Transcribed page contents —
········
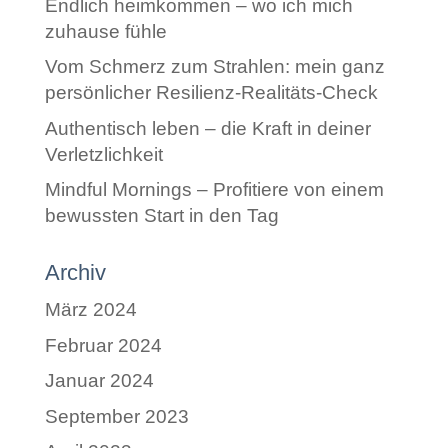
Endlich heimkommen – wo ich mich
zuhause fühle
Vom Schmerz zum Strahlen: mein ganz
persönlicher Resilienz-Realitäts-Check
Authentisch leben – die Kraft in deiner
Verletzlichkeit
Mindful Mornings – Profitiere von einem
bewussten Start in den Tag
Archiv
März 2024
Februar 2024
Januar 2024
September 2023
········
Task objective —
Give the entries above again word for word, without the pictures.

Your response —
Endlich heimkommen – wo ich mich
zuhause fühle
Vom Schmerz zum Strahlen: mein ganz
persönlicher Resilienz-Realitäts-Check
Authentisch leben – die Kraft in deiner
Verletzlichkeit
Mindful Mornings – Profitiere von einem
bewussten Start in den Tag
Archiv
März 2024
Februar 2024
Januar 2024
September 2023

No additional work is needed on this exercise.